Fonterra may have its 43 percent share in its Chinese joint venture, San Lu, sold out from underneath it.
The China Daily is reporting that the Sanlu group may be forced into bankruptcy and be taken over by Beijing Sanyuan Food, a major Chinese dairy producer that is not implicated in the melamine-tainted milk scandal in China. Sanyuan has reportedly received a Chinese government order to consider a merger with Sanlu.
Perhaps revealing a degree of naivete about how business is really conducted in China, Andrew Ferrier, Fonterra's CEO told the Wall Street Journal, "no one has contacted our people on the board about a purchase."
This past week Fonterra has written down its book value for Sanlu from NZ$139 million to $62 million, based on an assessment that the Sanlu brand could not be resuscitated.

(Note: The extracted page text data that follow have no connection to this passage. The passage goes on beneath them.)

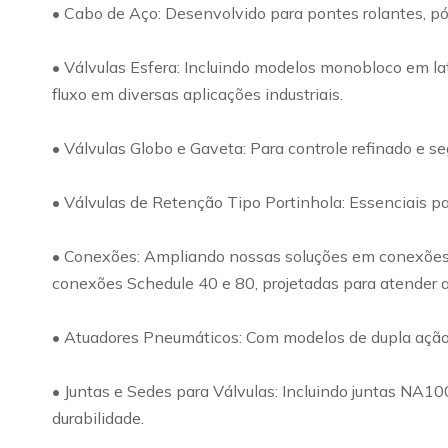
• Cabo de Aço: Desenvolvido para pontes rolantes, pó
• Válvulas Esfera: Incluindo modelos monobloco em lat
fluxo em diversas aplicações industriais.
• Válvulas Globo e Gaveta: Para controle refinado e s
• Válvulas de Retenção Tipo Portinhola: Essenciais par
• Conexões: Ampliando nossas soluções em conexões, o
conexões Schedule 40 e 80, projetadas para atender a
• Atuadores Pneumáticos: Com modelos de dupla ação e 
• Juntas e Sedes para Válvulas: Incluindo juntas NA1
durabilidade.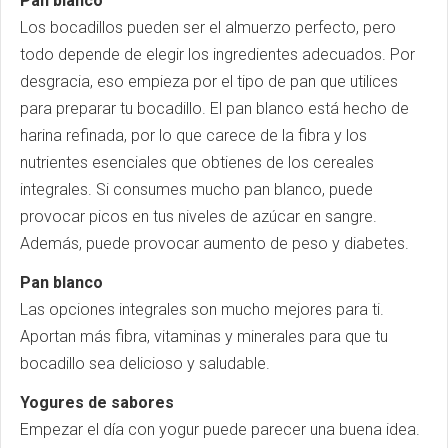
Pan blanco
Los bocadillos pueden ser el almuerzo perfecto, pero
todo depende de elegir los ingredientes adecuados. Por
desgracia, eso empieza por el tipo de pan que utilices
para preparar tu bocadillo. El pan blanco está hecho de
harina refinada, por lo que carece de la fibra y los
nutrientes esenciales que obtienes de los cereales
integrales. Si consumes mucho pan blanco, puede
provocar picos en tus niveles de azúcar en sangre.
Además, puede provocar aumento de peso y diabetes.
Pan blanco
Las opciones integrales son mucho mejores para ti.
Aportan más fibra, vitaminas y minerales para que tu
bocadillo sea delicioso y saludable.
Yogures de sabores
Empezar el día con yogur puede parecer una buena idea.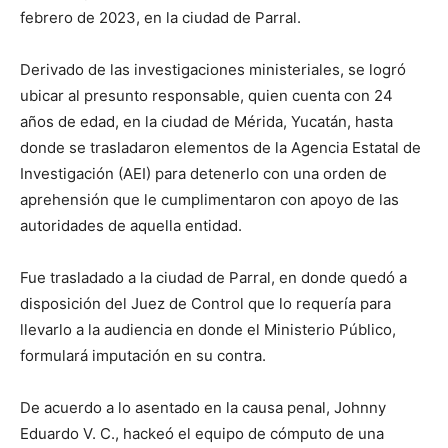
febrero de 2023, en la ciudad de Parral.
Derivado de las investigaciones ministeriales, se logró
ubicar al presunto responsable, quien cuenta con 24
años de edad, en la ciudad de Mérida, Yucatán, hasta
donde se trasladaron elementos de la Agencia Estatal de
Investigación (AEI) para detenerlo con una orden de
aprehensión que le cumplimentaron con apoyo de las
autoridades de aquella entidad.
Fue trasladado a la ciudad de Parral, en donde quedó a
disposición del Juez de Control que lo requería para
llevarlo a la audiencia en donde el Ministerio Público,
formulará imputación en su contra.
De acuerdo a lo asentado en la causa penal, Johnny
Eduardo V. C., hackeó el equipo de cómputo de una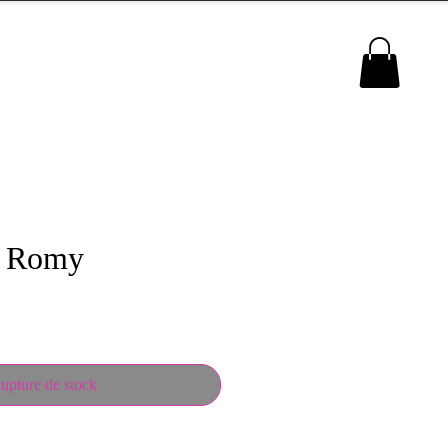
MENU
s Romy
upture de stock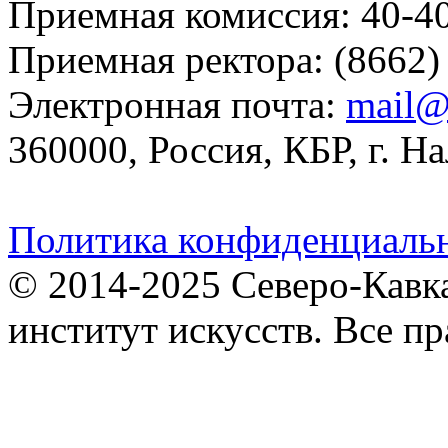
Приемная комиссия: 40-4
Приемная ректора: (8662)
Электронная почта:
mail@
360000, Россия, КБР, г. На
Политика конфиденциаль
© 2014-2025 Северо-Кавк
институт искусств. Все п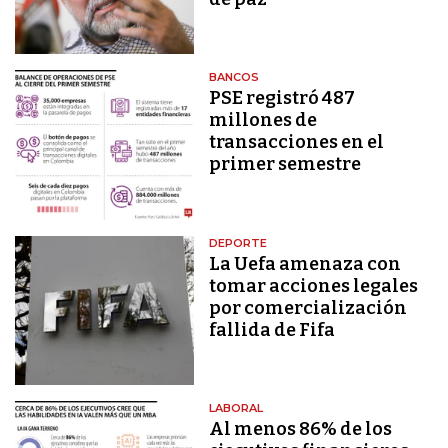
BANCOS
PSE registró 487
millones de
transacciones en el
primer semestre
DEPORTE
La Uefa amenaza con
tomar acciones legales
por comercialización
fallida de Fifa
LABORAL
Al menos 86% de los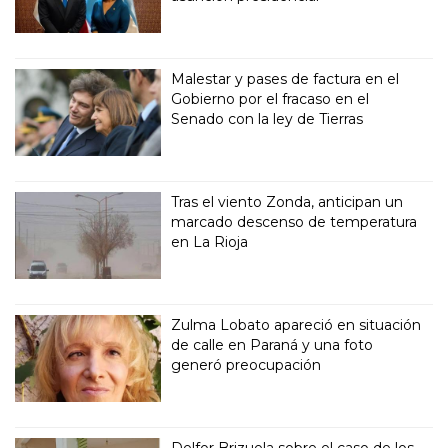
Malestar y pases de factura en el
Gobierno por el fracaso en el
Senado con la ley de Tierras
Tras el viento Zonda, anticipan un
marcado descenso de temperatura
en La Rioja
Zulma Lobato apareció en situación
de calle en Paraná y una foto
generó preocupación
Delfor Brizuela sobre el caso de los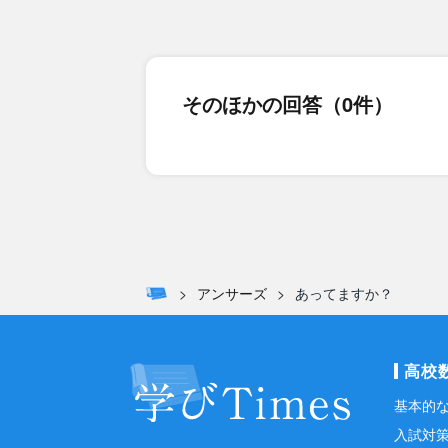
そのほかの回答（0件）
アンサーズ
あってますか？
高校
基本的
入試対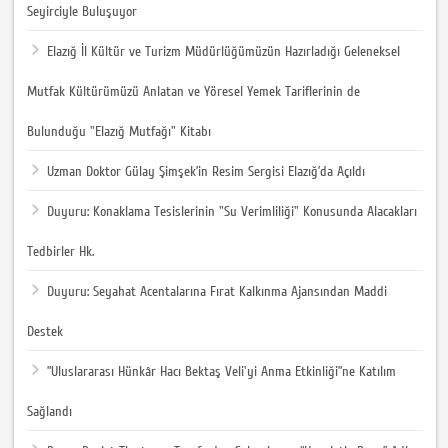
Seyirciyle Buluşuyor
Elazığ İl Kültür ve Turizm Müdürlüğümüzün Hazırladığı Geleneksel
Mutfak Kültürümüzü Anlatan ve Yöresel Yemek Tariflerinin de
Bulunduğu "Elazığ Mutfağı" Kitabı
Uzman Doktor Gülay Şimşek’in Resim Sergisi Elazığ’da Açıldı
Duyuru: Konaklama Tesislerinin "Su Verimliliği" Konusunda Alacakları
Tedbirler Hk.
Duyuru: Seyahat Acentalarına Fırat Kalkınma Ajansından Maddi
Destek
”Uluslararası Hünkâr Hacı Bektaş Veli'yi Anma Etkinliği”ne Katılım
Sağlandı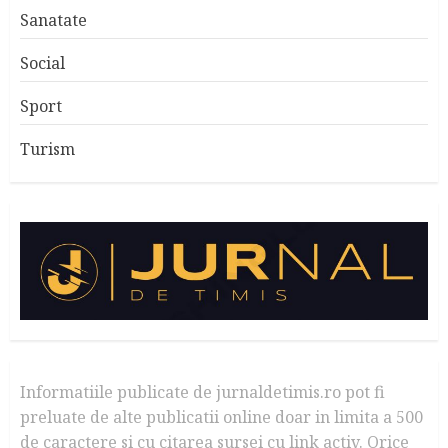
Sanatate
Social
Sport
Turism
Informatiile publicate de jurnaldetimis.ro pot fi
preluate de alte publicatii online doar in limita a 500
de caractere si cu citarea sursei cu link activ. Orice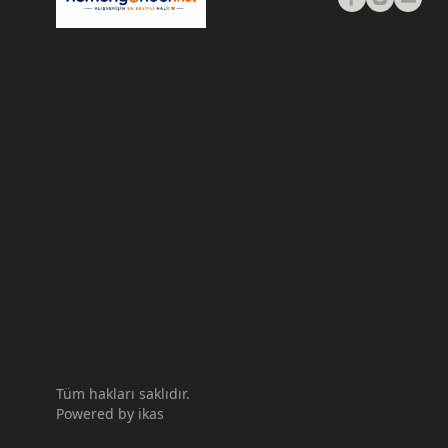
Tüm hakları saklıdır.
Powered by
ikas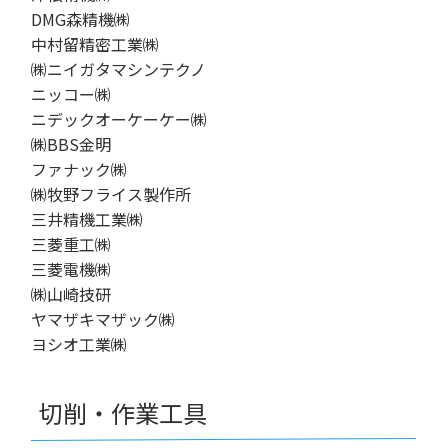
DMG森精機㈱
中村留精密工業㈱
㈱ニイガタマシンテクノ
ニッコー㈱
ニデックオーケーケー㈱
㈱BBS金明
ファナック㈱
㈱牧野フライス製作所
三井精機工業㈱
三菱重工㈱
三菱電機㈱
㈱山崎技研
ヤマザキマザック㈱
ヨシオ工業㈱
切削・作業工具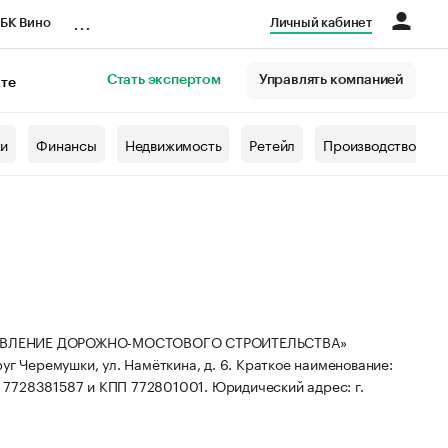
...
БК Вино
Личный кабинет
Стать экспертом
Управлять компанией
кте
азета
жи
Финансы
Недвижимость
Ретейл
Производство
РАВЛЕНИЕ ДОРОЖНО-МОСТОВОГО СТРОИТЕЛЬСТВА»
руг Черемушки, ул. Намёткина, д. 6.
Краткое наименование:
Н 7728381587 и КПП 772801001.
Юридический адрес: г.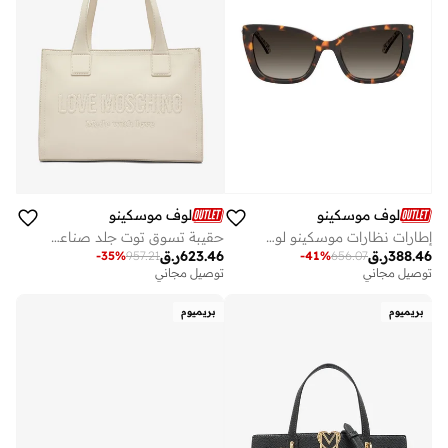
لوف موسكينو
لوف موسكينو
إطارات نظارات موسكينو لوف مستطيلة
حقيبة تسوق توت جلد صناعي بتوقيع الحب
388.46
ر.ق
623.46
ر.ق
-
35
%
957.21
-
41
%
656.07
توصيل مجاني
توصيل مجاني
بريميوم
بريميوم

In addition to its initial purchase price for a stake in Sanlu of NZ$150 million in 2005, Fonterra has put a further $200 million into the joint venture.
In a period when New Zealand dairy farmers have been living on the cream of the land as international dairy sales boomed, they will surely be asking what happened to the management of their international investments.
The whole episode brings into question the naivete or innocence of New Zealand businesses operating in foreign markets where the rules of the game are markedly different from those in traditional or domestic markets.